▸ **Exercise aim**: Pull every line with "Pandaan" from the entries below.

Entries provided below:

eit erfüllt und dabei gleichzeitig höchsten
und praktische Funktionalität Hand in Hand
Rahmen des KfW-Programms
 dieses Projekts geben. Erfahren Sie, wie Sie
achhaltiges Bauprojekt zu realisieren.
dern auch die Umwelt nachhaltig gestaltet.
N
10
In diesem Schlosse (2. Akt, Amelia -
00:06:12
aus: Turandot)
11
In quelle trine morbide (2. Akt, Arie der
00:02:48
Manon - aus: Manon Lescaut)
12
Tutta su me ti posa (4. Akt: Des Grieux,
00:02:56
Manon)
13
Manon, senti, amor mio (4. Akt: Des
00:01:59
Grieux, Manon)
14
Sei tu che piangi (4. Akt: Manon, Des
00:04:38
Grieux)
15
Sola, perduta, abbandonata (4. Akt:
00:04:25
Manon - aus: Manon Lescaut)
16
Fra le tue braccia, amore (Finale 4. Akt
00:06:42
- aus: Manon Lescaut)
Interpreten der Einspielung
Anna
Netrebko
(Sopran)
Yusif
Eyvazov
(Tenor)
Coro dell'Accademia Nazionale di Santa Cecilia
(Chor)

End of Entries provided.
Entries provided below:

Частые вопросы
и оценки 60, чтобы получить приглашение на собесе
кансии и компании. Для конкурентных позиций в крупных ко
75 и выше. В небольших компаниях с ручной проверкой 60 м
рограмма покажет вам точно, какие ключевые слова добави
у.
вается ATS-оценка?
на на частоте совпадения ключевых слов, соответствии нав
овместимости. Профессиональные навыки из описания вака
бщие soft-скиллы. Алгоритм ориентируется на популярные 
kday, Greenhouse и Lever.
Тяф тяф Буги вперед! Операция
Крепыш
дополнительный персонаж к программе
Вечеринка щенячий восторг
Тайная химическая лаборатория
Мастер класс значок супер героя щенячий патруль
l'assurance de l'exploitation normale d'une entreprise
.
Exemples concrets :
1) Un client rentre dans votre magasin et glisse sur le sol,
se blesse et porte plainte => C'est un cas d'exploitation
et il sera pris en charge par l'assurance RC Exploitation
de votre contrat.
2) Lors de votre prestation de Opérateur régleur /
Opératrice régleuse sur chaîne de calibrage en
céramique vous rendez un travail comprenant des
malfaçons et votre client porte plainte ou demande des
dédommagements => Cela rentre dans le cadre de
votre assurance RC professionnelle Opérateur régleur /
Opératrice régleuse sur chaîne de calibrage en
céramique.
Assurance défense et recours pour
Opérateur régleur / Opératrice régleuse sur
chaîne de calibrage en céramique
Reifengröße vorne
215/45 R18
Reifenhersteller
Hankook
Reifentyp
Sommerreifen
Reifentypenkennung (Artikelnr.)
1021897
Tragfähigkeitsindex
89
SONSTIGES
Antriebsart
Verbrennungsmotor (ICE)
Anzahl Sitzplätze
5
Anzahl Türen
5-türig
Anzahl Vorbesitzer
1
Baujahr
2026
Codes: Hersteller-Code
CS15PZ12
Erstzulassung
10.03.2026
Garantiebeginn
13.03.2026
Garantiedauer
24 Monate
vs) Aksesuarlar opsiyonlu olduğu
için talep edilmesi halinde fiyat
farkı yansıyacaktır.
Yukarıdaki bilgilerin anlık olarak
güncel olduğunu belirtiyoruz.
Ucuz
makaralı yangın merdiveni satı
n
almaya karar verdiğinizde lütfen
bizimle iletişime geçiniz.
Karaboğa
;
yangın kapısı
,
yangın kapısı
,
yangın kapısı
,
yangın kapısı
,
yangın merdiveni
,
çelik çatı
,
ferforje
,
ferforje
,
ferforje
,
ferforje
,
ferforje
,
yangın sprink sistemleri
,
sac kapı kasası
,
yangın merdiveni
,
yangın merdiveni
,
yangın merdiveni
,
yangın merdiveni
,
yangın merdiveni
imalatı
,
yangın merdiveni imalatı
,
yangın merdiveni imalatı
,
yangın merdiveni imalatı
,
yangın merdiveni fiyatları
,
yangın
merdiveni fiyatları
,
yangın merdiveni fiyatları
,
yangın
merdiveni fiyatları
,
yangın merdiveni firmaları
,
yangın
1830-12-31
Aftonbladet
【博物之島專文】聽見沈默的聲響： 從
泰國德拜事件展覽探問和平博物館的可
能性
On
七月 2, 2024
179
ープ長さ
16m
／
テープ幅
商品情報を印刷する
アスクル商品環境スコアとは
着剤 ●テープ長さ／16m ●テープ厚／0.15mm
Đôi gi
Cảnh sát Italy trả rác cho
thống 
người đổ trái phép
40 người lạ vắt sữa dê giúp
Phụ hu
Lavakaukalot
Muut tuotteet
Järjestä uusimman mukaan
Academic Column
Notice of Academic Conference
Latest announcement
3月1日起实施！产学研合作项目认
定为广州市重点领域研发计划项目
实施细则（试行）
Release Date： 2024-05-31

End of Entries provided.
Entries provided below:

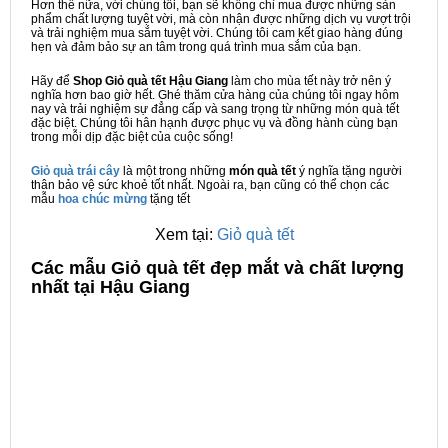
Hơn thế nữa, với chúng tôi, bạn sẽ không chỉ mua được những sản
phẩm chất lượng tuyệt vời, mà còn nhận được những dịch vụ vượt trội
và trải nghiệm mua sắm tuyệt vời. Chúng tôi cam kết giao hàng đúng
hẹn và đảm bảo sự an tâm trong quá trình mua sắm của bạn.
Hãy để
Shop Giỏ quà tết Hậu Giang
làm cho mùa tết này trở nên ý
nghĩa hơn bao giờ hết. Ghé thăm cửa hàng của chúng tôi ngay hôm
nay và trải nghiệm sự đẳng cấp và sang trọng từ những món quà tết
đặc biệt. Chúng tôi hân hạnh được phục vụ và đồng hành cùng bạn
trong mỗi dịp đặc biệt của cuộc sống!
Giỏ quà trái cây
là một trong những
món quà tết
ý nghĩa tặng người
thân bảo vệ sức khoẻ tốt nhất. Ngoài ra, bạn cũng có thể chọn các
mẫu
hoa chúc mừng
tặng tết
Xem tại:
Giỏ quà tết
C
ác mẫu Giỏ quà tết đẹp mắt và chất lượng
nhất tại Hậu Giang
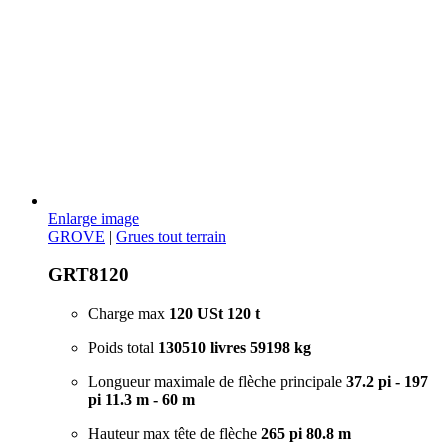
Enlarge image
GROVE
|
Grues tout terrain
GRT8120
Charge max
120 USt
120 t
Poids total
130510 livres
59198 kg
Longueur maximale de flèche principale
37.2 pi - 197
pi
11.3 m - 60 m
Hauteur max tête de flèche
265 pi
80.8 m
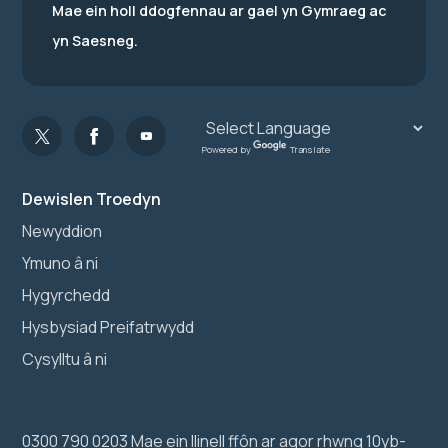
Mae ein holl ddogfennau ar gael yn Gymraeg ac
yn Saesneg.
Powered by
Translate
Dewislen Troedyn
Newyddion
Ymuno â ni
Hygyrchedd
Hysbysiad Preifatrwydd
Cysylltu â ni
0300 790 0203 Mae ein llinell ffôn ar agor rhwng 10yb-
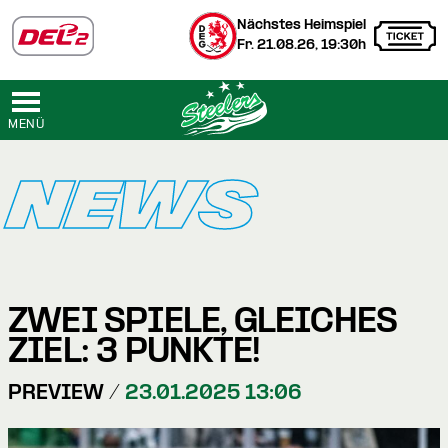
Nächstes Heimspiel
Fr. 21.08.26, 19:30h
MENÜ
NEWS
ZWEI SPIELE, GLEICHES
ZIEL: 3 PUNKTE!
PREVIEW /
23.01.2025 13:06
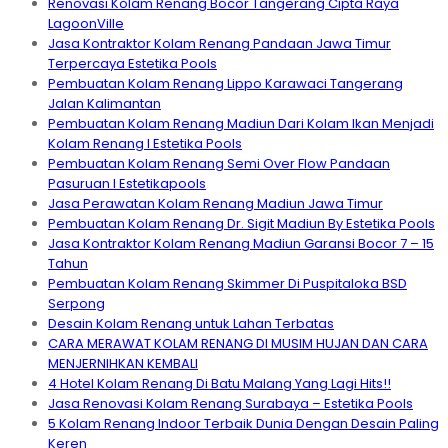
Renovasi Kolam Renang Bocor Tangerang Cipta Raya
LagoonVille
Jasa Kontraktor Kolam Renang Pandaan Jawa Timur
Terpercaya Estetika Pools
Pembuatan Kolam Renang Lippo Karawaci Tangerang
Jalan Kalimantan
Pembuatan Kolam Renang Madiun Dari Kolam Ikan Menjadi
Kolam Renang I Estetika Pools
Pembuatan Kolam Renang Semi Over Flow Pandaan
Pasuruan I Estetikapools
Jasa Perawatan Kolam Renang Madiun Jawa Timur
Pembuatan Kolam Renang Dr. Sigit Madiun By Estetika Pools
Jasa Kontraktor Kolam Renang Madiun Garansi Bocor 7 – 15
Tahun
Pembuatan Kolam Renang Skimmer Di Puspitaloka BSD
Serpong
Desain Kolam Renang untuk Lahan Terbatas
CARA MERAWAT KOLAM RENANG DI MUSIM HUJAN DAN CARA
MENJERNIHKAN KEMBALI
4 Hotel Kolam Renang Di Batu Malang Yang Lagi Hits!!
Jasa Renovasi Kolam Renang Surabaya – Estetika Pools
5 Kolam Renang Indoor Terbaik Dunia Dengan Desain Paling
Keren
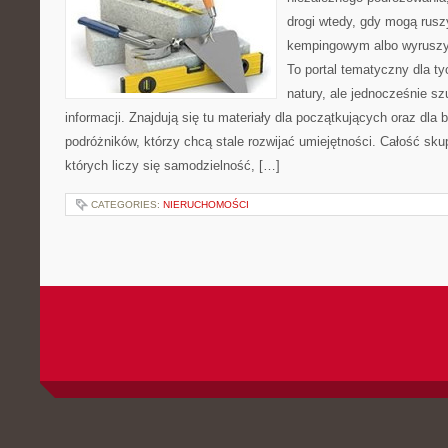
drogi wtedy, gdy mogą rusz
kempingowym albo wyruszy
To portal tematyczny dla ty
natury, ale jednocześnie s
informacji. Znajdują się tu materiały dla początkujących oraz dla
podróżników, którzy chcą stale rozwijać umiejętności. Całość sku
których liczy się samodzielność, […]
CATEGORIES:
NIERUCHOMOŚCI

End of Entries provided.

▸ **Answer for this exercise**:
Jasa Kontraktor Kolam Renang Pandaan Jawa Timur
Pembuatan Kolam Renang Semi Over Flow Pandaan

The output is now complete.